Sudah sedalam apa agama yang bernama Islam saya selami, saya raba sepenuh raga, dan saya sentuh sepenuh utuh ?

Sudah sejauh mana saya ikuti perjalanan doktrin ilahi yang katanya pasti terjamin kebenaranya ? terjamin tujuannya ? dan jelas referensinya (Al-Qur'an) ? dan pasti akan menjawab seluruh perjuangan ubudiah kita.

Baiklah, saya sudahi saja permainan kata dan tanya yang saya buat sendiri, dan mari saya ajak anda langsung masuk kerumah saya melalui pagar beton yang terkunci rapat, melalui pintu jati yang terkunci pasti, masuk ke kamar yang harus melalui kunci lagi dan lagi, dan membuka lemari serta brankas yang juga sudah pasti " wajib terkunci ".
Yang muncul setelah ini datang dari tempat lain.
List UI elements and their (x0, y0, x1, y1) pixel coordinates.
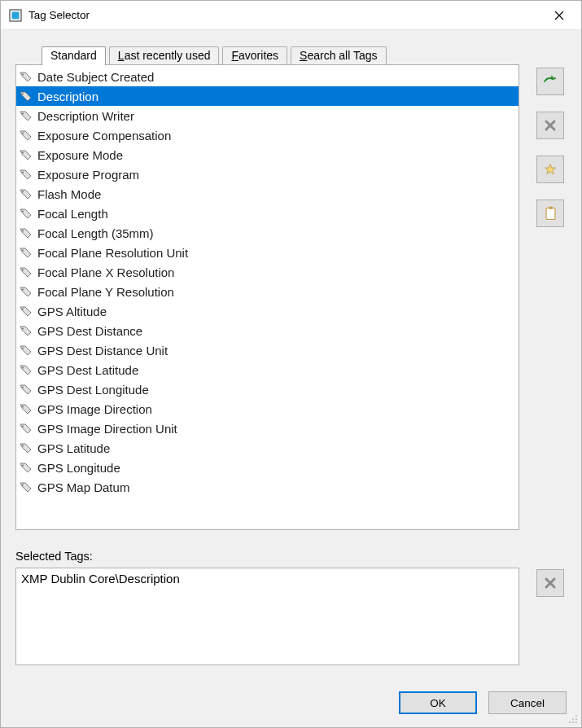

Ah… mengapa saya menjadi budak kunci-kunci pintu pengawal dan penjaga harta saya. sudah tepatkah keputusan saya, mempercayakan pada anak-anak kunci untuk mengawal dan menjaga harta saya yang berlimpah dan berkilau silau. Lalu dimana agama saya yang selama ini mengajarkan tentang konsep " kuasa
atas segalanya " hanya milik Allah Azza wajalla. Di mana keimanan saya yang mempercayai bahwa hanya Allah
Swt saja yang mampu mengurangi, menambah bahkan menghilangkan harta kekayaan saya. Jangan-jangan saya hanya takut sekali kepada pencuri yang akan mengurangi jumlah pundi-pundi harta saya.
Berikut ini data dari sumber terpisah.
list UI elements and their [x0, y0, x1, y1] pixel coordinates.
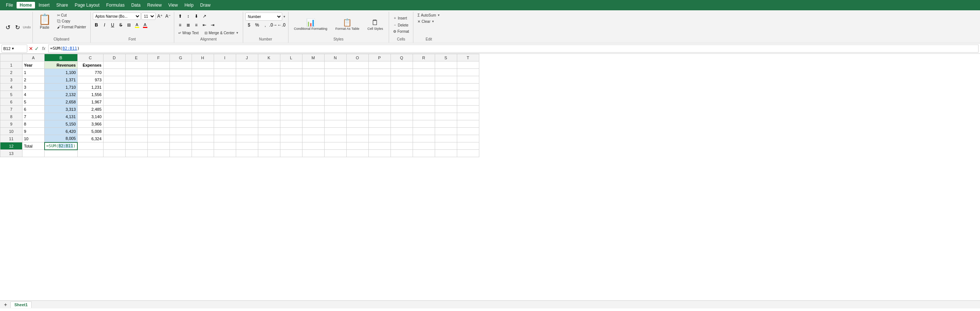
cell-A9[interactable]: 8: [22, 121, 45, 128]
autosum-button[interactable]: Σ AutoSum ▼: [415, 13, 442, 18]
col-header-A[interactable]: A: [22, 54, 45, 62]
row-header-1[interactable]: 1: [0, 62, 22, 69]
align-bottom-button[interactable]: ⬇: [192, 13, 200, 20]
insert-button[interactable]: ＋ Insert: [391, 15, 411, 21]
indent-decrease-button[interactable]: ⇤: [201, 21, 208, 29]
fill-color-button[interactable]: A: [134, 21, 141, 29]
menu-file[interactable]: File: [3, 2, 16, 8]
col-header-C[interactable]: C: [77, 54, 103, 62]
font-size-select[interactable]: 11: [142, 13, 156, 20]
font-shrink-button[interactable]: A⁻: [164, 13, 172, 20]
cell-R1[interactable]: [413, 62, 435, 69]
cell-C12[interactable]: [77, 143, 103, 150]
cell-S1[interactable]: [435, 62, 457, 69]
row-header-6[interactable]: 6: [0, 98, 22, 106]
cell-A3[interactable]: 2: [22, 76, 45, 84]
cell-C8[interactable]: 3,140: [77, 113, 103, 121]
sheet-tab-sheet1[interactable]: Sheet1: [10, 301, 32, 308]
format-as-table-button[interactable]: 📋 Format As Table: [332, 17, 363, 32]
menu-review[interactable]: Review: [145, 2, 165, 8]
cell-E1[interactable]: [125, 62, 147, 69]
cell-B6[interactable]: 2,658: [45, 98, 78, 106]
align-left-button[interactable]: ≡: [177, 21, 184, 29]
border-button[interactable]: ⊞: [125, 21, 133, 29]
cell-P1[interactable]: [368, 62, 391, 69]
col-header-H[interactable]: H: [192, 54, 214, 62]
row-header-13[interactable]: 13: [0, 150, 22, 157]
align-top-button[interactable]: ⬆: [177, 13, 184, 20]
strikethrough-button[interactable]: S̶: [117, 21, 124, 29]
align-middle-button[interactable]: ↕: [185, 13, 192, 20]
menu-help[interactable]: Help: [181, 2, 197, 8]
col-header-S[interactable]: S: [435, 54, 457, 62]
cell-B8[interactable]: 4,131: [45, 113, 78, 121]
cell-C11[interactable]: 6,324: [77, 135, 103, 143]
cell-B7[interactable]: 3,313: [45, 106, 78, 113]
col-header-N[interactable]: N: [324, 54, 346, 62]
cell-ref-dropdown[interactable]: ▼: [11, 47, 15, 51]
row-header-8[interactable]: 8: [0, 113, 22, 121]
col-header-L[interactable]: L: [280, 54, 302, 62]
underline-button[interactable]: U: [109, 21, 116, 29]
spreadsheet-container[interactable]: A B C D E F G H I J K L M N O P Q R S T: [0, 54, 980, 300]
cell-Q1[interactable]: [391, 62, 413, 69]
menu-home[interactable]: Home: [17, 2, 35, 8]
indent-increase-button[interactable]: ⇥: [209, 21, 216, 29]
decimal-decrease-button[interactable]: ←.0: [278, 21, 285, 29]
col-header-J[interactable]: J: [236, 54, 258, 62]
number-format-select[interactable]: Number: [245, 13, 282, 21]
percent-button[interactable]: %: [253, 21, 261, 29]
cell-G1[interactable]: [169, 62, 192, 69]
redo-button[interactable]: ↻: [13, 22, 22, 32]
cell-A1[interactable]: Year: [22, 62, 45, 69]
col-header-E[interactable]: E: [125, 54, 147, 62]
wrap-text-button[interactable]: ↵ Wrap Text: [177, 30, 201, 36]
cancel-formula-button[interactable]: ✕: [29, 46, 33, 52]
cell-L1[interactable]: [280, 62, 302, 69]
cell-A4[interactable]: 3: [22, 84, 45, 91]
row-header-3[interactable]: 3: [0, 76, 22, 84]
clear-button[interactable]: ✕ Clear ▼: [415, 19, 436, 24]
cell-O1[interactable]: [346, 62, 368, 69]
align-center-button[interactable]: ≣: [185, 21, 192, 29]
cell-D1[interactable]: [103, 62, 125, 69]
decimal-increase-button[interactable]: .0→: [270, 21, 277, 29]
number-format-arrow[interactable]: ▼: [283, 15, 286, 18]
clear-arrow[interactable]: ▼: [431, 20, 434, 23]
cell-A10[interactable]: 9: [22, 128, 45, 135]
cell-C4[interactable]: 1,231: [77, 84, 103, 91]
format-painter-button[interactable]: 🖌 Format Painter: [55, 24, 88, 30]
cell-B2[interactable]: 1,100: [45, 69, 78, 76]
font-name-select[interactable]: Aptos Narrow (Bo...: [93, 13, 141, 20]
cell-F1[interactable]: [147, 62, 169, 69]
cell-A5[interactable]: 4: [22, 91, 45, 98]
col-header-T[interactable]: T: [457, 54, 479, 62]
cell-styles-button[interactable]: 🗒 Cell Styles: [364, 17, 387, 32]
cell-C7[interactable]: 2,485: [77, 106, 103, 113]
paste-button[interactable]: 📋 Paste: [35, 13, 54, 31]
col-header-F[interactable]: F: [147, 54, 169, 62]
menu-insert[interactable]: Insert: [36, 2, 52, 8]
cut-button[interactable]: ✂ Cut: [55, 13, 88, 18]
menu-formulas[interactable]: Formulas: [103, 2, 127, 8]
align-right-button[interactable]: ≡: [192, 21, 200, 29]
menu-data[interactable]: Data: [128, 2, 143, 8]
cell-D2[interactable]: [103, 69, 125, 76]
cell-B9[interactable]: 5,150: [45, 121, 78, 128]
cell-C5[interactable]: 1,556: [77, 91, 103, 98]
menu-view[interactable]: View: [165, 2, 181, 8]
cell-T1[interactable]: [457, 62, 479, 69]
cell-reference-box[interactable]: B12 ▼: [2, 44, 27, 52]
currency-button[interactable]: $: [245, 21, 253, 29]
italic-button[interactable]: I: [101, 21, 108, 29]
cell-I1[interactable]: [214, 62, 236, 69]
cell-H1[interactable]: [192, 62, 214, 69]
menu-share[interactable]: Share: [53, 2, 71, 8]
copy-button[interactable]: ⿻ Copy: [55, 18, 88, 24]
conditional-formatting-button[interactable]: 📊 Conditional Formatting: [291, 17, 331, 32]
col-header-P[interactable]: P: [368, 54, 391, 62]
cell-C10[interactable]: 5,008: [77, 128, 103, 135]
cell-C9[interactable]: 3,966: [77, 121, 103, 128]
cell-A2[interactable]: 1: [22, 69, 45, 76]
cell-B1[interactable]: Revenues: [45, 62, 78, 69]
Lho… koq..?! dengan pencuri saja koq takut.., dengan pengemis pun takut…, apalagi melihat anak yatim dan peminta shadaqah untuk membangun masjid, uhh.. rasanya sebel banget..?! (e.. tanya kenapa ?!) Sudah tepatkah ketakutan saya pada mereka, betulkah mereka-mereka yang saya takuti akan segera mengurangi, dan menghabiskan harta jutaan saya. Maklumlah… anda kan tahu betapa sakit dan susahnya saya mendapatkan harta-harta saya itu, saya harus bekerja seharian, banting tulang sambil peras keringat, kaki jadi kepala dan kepala jadi kaki, bahkan sedikit menjilat jika perlu..! Kuhabiskan waktu siangku untuk mengeruk bukit harta dunia dan kugadangkan mataku semalaman untuk menghitung-hitung koin uang emasku. Lagi dan lagi sampai tak bernyawa lagi.. tentu.
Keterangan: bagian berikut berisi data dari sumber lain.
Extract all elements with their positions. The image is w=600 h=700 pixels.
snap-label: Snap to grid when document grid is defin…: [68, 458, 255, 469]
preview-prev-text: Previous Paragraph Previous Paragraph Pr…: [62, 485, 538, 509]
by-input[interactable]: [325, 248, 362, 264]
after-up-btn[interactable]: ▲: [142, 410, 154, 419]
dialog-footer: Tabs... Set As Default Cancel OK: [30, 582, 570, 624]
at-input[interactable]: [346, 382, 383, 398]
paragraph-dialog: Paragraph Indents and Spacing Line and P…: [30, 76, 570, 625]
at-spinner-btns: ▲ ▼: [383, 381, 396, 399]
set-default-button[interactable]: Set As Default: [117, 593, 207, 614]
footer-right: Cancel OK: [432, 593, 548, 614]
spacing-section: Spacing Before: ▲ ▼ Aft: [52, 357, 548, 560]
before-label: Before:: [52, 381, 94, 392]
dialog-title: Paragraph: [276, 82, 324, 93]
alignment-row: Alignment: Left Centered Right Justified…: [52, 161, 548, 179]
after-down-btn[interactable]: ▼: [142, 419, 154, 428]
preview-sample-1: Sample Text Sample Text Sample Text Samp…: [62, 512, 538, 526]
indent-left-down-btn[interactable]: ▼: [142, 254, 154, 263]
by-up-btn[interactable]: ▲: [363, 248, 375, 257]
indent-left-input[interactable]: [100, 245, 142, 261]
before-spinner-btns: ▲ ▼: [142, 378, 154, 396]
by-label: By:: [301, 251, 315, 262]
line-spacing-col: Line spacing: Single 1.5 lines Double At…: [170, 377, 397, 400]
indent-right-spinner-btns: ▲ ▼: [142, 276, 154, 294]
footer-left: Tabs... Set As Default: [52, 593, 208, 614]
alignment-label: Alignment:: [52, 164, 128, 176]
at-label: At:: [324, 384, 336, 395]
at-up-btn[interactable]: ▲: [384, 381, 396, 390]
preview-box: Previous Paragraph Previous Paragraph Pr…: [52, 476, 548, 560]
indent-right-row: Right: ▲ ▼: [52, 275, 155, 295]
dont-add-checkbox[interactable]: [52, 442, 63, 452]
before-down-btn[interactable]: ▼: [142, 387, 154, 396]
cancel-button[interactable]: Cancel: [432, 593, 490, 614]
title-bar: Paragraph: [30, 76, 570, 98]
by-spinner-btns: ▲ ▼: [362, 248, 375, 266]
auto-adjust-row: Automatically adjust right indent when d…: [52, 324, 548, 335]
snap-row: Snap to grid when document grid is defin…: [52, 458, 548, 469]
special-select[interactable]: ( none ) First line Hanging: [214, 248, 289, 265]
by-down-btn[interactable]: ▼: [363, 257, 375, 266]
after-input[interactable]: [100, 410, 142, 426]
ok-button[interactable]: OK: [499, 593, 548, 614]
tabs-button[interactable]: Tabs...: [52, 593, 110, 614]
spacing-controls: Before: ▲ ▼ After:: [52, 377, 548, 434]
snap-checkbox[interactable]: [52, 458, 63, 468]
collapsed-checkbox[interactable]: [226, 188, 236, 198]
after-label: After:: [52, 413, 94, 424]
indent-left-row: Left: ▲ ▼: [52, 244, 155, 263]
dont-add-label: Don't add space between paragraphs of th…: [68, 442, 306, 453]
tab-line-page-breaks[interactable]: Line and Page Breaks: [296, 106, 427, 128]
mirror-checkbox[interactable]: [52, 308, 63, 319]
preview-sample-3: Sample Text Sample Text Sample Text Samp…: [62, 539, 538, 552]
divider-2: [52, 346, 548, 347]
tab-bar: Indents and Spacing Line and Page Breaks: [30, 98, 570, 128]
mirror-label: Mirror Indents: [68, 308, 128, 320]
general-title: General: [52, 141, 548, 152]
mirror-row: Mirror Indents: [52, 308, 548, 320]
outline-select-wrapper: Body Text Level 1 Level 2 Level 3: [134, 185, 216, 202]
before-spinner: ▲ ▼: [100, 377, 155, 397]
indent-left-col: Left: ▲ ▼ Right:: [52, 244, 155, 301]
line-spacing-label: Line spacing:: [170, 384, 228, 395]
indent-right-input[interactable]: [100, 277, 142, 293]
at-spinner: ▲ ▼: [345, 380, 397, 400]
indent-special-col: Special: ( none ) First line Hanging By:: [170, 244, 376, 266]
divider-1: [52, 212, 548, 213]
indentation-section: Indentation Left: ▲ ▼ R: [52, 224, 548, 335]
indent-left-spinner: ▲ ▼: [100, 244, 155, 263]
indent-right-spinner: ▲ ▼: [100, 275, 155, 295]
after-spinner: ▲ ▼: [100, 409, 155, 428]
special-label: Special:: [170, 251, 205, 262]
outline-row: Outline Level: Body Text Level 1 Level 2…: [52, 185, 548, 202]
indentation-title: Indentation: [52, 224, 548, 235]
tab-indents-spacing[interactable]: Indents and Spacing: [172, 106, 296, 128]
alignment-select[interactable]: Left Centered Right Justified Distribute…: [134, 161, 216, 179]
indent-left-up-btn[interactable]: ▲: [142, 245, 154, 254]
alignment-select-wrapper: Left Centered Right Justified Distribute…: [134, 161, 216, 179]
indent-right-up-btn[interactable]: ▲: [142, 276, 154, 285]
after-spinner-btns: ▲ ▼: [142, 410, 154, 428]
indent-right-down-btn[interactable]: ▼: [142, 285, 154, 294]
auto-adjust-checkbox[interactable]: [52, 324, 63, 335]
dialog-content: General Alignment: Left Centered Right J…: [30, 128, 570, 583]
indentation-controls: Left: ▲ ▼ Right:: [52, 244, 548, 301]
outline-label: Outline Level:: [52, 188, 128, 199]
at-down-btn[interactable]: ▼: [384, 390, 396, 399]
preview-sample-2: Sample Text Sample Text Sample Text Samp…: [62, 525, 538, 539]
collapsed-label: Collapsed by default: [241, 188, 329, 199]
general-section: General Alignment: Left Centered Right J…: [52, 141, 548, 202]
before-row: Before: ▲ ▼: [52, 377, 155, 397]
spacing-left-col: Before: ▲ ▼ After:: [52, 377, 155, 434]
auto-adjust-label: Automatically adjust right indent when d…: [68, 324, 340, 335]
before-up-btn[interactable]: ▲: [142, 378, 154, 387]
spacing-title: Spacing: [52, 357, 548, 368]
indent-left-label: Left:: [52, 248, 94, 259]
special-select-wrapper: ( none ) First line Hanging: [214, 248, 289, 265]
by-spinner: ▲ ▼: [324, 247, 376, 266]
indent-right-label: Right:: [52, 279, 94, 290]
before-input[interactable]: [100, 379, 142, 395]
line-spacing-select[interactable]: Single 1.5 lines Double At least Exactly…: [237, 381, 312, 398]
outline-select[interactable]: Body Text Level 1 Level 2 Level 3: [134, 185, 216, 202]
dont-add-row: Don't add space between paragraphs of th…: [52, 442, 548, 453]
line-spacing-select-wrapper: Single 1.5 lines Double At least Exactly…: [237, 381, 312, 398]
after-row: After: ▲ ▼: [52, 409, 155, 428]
Apa urusanku dengan para fakir, miskin, para petugas zakat (amilin), mu'allaf (orang yang baru masuk Islam) Riqob (budak), Gharimin (orang terhutang/bangrut) Ibnu sabil (musafir) dan sabilillah(berjuang mendakwahkan agama Allah). Ya..ya .. saya tahu, saya sangat mengerti, dan juga faham betul akan kesulitan hidup mereka, kelaparan mereka, anak-anak mereka yang menangis karena minta dibelikan baju baru buat lebaran nanti, anak-anak yatim yang mondar-mandir disekitar kuburan ayahnya, kuburan ibunya, sambil mengingat saat-saat bahagia bersama keluarga menjelang lebaran yang katanya hari kemenanngan dan fitri.

Lalu apa hubungannya mereka semua dengan harta-harta kesayanganku… ?!

Ah… kenapa saya jadi merinding membayangkannya… ya ?! Lho… koq… saya tiba-tiba ingin meneteskan air mata…?! Ada apa ini semua… ?!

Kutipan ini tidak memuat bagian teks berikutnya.